_What the task requires_
All of the data should be restated word for word.

_Extracted material_
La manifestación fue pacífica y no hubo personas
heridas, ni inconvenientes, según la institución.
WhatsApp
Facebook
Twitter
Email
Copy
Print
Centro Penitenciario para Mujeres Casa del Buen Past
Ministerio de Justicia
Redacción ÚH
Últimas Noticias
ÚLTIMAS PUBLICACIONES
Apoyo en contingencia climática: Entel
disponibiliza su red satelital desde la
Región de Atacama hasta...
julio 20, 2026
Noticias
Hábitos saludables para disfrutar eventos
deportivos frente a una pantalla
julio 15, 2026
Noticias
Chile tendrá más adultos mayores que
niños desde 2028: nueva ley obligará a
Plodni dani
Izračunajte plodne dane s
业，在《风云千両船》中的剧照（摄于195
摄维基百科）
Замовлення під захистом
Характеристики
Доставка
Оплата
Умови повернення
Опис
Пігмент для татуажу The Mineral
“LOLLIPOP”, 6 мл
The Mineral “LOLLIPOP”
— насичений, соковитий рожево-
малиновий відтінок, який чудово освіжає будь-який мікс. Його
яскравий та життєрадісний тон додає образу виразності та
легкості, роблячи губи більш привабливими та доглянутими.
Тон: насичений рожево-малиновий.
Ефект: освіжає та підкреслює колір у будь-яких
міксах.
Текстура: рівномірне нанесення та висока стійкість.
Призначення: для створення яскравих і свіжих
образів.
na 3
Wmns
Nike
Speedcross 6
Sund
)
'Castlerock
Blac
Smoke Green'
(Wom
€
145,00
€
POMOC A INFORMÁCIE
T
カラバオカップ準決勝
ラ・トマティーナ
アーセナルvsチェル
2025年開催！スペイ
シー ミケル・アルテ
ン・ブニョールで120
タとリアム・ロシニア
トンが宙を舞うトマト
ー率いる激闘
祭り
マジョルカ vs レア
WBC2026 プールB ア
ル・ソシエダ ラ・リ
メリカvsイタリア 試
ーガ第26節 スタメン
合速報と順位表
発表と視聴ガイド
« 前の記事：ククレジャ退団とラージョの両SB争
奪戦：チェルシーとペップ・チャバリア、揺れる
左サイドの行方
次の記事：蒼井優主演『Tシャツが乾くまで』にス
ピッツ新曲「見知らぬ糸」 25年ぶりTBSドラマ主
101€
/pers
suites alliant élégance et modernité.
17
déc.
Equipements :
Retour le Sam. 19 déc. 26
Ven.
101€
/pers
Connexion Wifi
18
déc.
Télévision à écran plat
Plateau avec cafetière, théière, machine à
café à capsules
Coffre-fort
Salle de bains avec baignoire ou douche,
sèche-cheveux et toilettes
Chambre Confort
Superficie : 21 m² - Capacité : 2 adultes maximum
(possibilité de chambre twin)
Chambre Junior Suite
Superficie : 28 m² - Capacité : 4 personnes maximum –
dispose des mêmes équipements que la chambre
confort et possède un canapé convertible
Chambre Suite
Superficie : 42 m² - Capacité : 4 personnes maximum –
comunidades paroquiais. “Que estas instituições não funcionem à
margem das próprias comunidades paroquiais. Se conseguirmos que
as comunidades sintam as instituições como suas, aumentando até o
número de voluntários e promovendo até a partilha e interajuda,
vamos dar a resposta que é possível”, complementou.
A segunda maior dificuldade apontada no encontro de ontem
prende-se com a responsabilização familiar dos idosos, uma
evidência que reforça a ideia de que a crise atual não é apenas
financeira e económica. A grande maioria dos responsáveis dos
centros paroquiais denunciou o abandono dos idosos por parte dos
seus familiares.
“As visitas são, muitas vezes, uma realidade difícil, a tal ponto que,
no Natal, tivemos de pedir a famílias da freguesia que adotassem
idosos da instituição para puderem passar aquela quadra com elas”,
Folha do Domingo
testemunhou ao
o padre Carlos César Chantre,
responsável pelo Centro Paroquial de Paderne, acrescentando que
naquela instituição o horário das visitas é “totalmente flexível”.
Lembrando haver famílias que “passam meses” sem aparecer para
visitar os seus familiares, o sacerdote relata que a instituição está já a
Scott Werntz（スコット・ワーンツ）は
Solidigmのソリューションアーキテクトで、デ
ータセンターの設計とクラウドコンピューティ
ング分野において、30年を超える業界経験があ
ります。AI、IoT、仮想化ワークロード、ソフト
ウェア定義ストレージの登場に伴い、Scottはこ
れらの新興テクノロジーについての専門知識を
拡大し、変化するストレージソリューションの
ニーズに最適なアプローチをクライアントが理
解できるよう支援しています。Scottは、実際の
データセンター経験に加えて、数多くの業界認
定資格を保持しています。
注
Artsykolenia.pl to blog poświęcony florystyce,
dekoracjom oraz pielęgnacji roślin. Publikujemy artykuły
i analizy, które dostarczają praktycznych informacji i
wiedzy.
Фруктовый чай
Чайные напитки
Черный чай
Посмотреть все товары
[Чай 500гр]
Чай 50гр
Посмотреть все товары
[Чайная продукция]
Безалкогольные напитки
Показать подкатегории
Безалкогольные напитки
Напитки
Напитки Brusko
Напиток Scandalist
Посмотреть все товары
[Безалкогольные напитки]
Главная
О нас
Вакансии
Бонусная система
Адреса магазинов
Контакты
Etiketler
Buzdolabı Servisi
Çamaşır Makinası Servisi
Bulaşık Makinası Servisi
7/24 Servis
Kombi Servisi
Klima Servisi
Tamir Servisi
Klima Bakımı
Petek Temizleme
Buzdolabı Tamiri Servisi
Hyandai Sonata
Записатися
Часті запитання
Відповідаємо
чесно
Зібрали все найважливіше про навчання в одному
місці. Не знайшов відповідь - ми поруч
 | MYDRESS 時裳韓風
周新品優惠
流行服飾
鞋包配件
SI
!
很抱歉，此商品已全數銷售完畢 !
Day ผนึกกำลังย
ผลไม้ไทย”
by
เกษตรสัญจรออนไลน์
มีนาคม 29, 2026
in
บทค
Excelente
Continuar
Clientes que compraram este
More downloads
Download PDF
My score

_Exercise answer_
La manifestación fue pacífica y no hubo personas
heridas, ni inconvenientes, según la institución.
WhatsApp
Facebook
Twitter
Email
Copy
Print
Centro Penitenciario para Mujeres Casa del Buen Past
Ministerio de Justicia
Redacción ÚH
Últimas Noticias
ÚLTIMAS PUBLICACIONES
Apoyo en contingencia climática: Entel
disponibiliza su red satelital desde la
Región de Atacama hasta...
julio 20, 2026
Noticias
Hábitos saludables para disfrutar eventos
deportivos frente a una pantalla
julio 15, 2026
Noticias
Chile tendrá más adultos mayores que
niños desde 2028: nueva ley obligará a
Plodni dani
Izračunajte plodne dane s
业，在《风云千両船》中的剧照（摄于195
摄维基百科）
Замовлення під захистом
Характеристики
Доставка
Оплата
Умови повернення
Опис
Пігмент для татуажу The Mineral
“LOLLIPOP”, 6 мл
The Mineral “LOLLIPOP”
— насичений, соковитий рожево-
малиновий відтінок, який чудово освіжає будь-який мікс. Його
яскравий та життєрадісний тон додає образу виразності та
легкості, роблячи губи більш привабливими та доглянутими.
Тон: насичений рожево-малиновий.
Ефект: освіжає та підкреслює колір у будь-яких
міксах.
Текстура: рівномірне нанесення та висока стійкість.
Призначення: для створення яскравих і свіжих
образів.
na 3
Wmns
Nike
Speedcross 6
Sund
)
'Castlerock
Blac
Smoke Green'
(Wom
€
145,00
€
POMOC A INFORMÁCIE
T
カラバオカップ準決勝
ラ・トマティーナ
アーセナルvsチェル
2025年開催！スペイ
シー ミケル・アルテ
ン・ブニョールで120
タとリアム・ロシニア
トンが宙を舞うトマト
ー率いる激闘
祭り
マジョルカ vs レア
WBC2026 プールB ア
ル・ソシエダ ラ・リ
メリカvsイタリア 試
ーガ第26節 スタメン
合速報と順位表
発表と視聴ガイド
« 前の記事：ククレジャ退団とラージョの両SB争
奪戦：チェルシーとペップ・チャバリア、揺れる
左サイドの行方
次の記事：蒼井優主演『Tシャツが乾くまで』にス
ピッツ新曲「見知らぬ糸」 25年ぶりTBSドラマ主
101€
/pers
suites alliant élégance et modernité.
17
déc.
Equipements :
Retour le Sam. 19 déc. 26
Ven.
101€
/pers
Connexion Wifi
18
déc.
Télévision à écran plat
Plateau avec cafetière, théière, machine à
café à capsules
Coffre-fort
Salle de bains avec baignoire ou douche,
sèche-cheveux et toilettes
Chambre Confort
Superficie : 21 m² - Capacité : 2 adultes maximum
(possibilité de chambre twin)
Chambre Junior Suite
Superficie : 28 m² - Capacité : 4 personnes maximum –
dispose des mêmes équipements que la chambre
confort et possède un canapé convertible
Chambre Suite
Superficie : 42 m² - Capacité : 4 personnes maximum –
comunidades paroquiais. “Que estas instituições não funcionem à
margem das próprias comunidades paroquiais. Se conseguirmos que
as comunidades sintam as instituições como suas, aumentando até o
número de voluntários e promovendo até a partilha e interajuda,
vamos dar a resposta que é possível”, complementou.
A segunda maior dificuldade apontada no encontro de ontem
prende-se com a responsabilização familiar dos idosos, uma
evidência que reforça a ideia de que a crise atual não é apenas
financeira e económica. A grande maioria dos responsáveis dos
centros paroquiais denunciou o abandono dos idosos por parte dos
seus familiares.
“As visitas são, muitas vezes, uma realidade difícil, a tal ponto que,
no Natal, tivemos de pedir a famílias da freguesia que adotassem
idosos da instituição para puderem passar aquela quadra com elas”,
Folha do Domingo
testemunhou ao
o padre Carlos César Chantre,
responsável pelo Centro Paroquial de Paderne, acrescentando que
naquela instituição o horário das visitas é “totalmente flexível”.
Lembrando haver famílias que “passam meses” sem aparecer para
visitar os seus familiares, o sacerdote relata que a instituição está já a
Scott Werntz（スコット・ワーンツ）は
Solidigmのソリューションアーキテクトで、デ
ータセンターの設計とクラウドコンピューティ
ング分野において、30年を超える業界経験があ
ります。AI、IoT、仮想化ワークロード、ソフト
ウェア定義ストレージの登場に伴い、Scottはこ
れらの新興テクノロジーについての専門知識を
拡大し、変化するストレージソリューションの
ニーズに最適なアプローチをクライアントが理
解できるよう支援しています。Scottは、実際の
データセンター経験に加えて、数多くの業界認
定資格を保持しています。
注
Artsykolenia.pl to blog poświęcony florystyce,
dekoracjom oraz pielęgnacji roślin. Publikujemy artykuły
i analizy, które dostarczają praktycznych informacji i
wiedzy.
Фруктовый чай
Чайные напитки
Черный чай
Посмотреть все товары
[Чай 500гр]
Чай 50гр
Посмотреть все товары
[Чайная продукция]
Безалкогольные напитки
Показать подкатегории
Безалкогольные напитки
Напитки
Напитки Brusko
Напиток Scandalist
Посмотреть все товары
[Безалкогольные напитки]
Главная
О нас
Вакансии
Бонусная система
Адреса магазинов
Контакты
Etiketler
Buzdolabı Servisi
Çamaşır Makinası Servisi
Bulaşık Makinası Servisi
7/24 Servis
Kombi Servisi
Klima Servisi
Tamir Servisi
Klima Bakımı
Petek Temizleme
Buzdolabı Tamiri Servisi
Hyandai Sonata
Записатися
Часті запитання
Відповідаємо
чесно
Зібрали все найважливіше про навчання в одному
місці. Не знайшов відповідь - ми поруч
 | MYDRESS 時裳韓風
周新品優惠
流行服飾
鞋包配件
SI
!
很抱歉，此商品已全數銷售完畢 !
Day ผนึกกำลังย
ผลไม้ไทย”
by
เกษตรสัญจรออนไลน์
มีนาคม 29, 2026
in
บทค
Excelente
Continuar
Clientes que compraram este
More downloads
Download PDF
My score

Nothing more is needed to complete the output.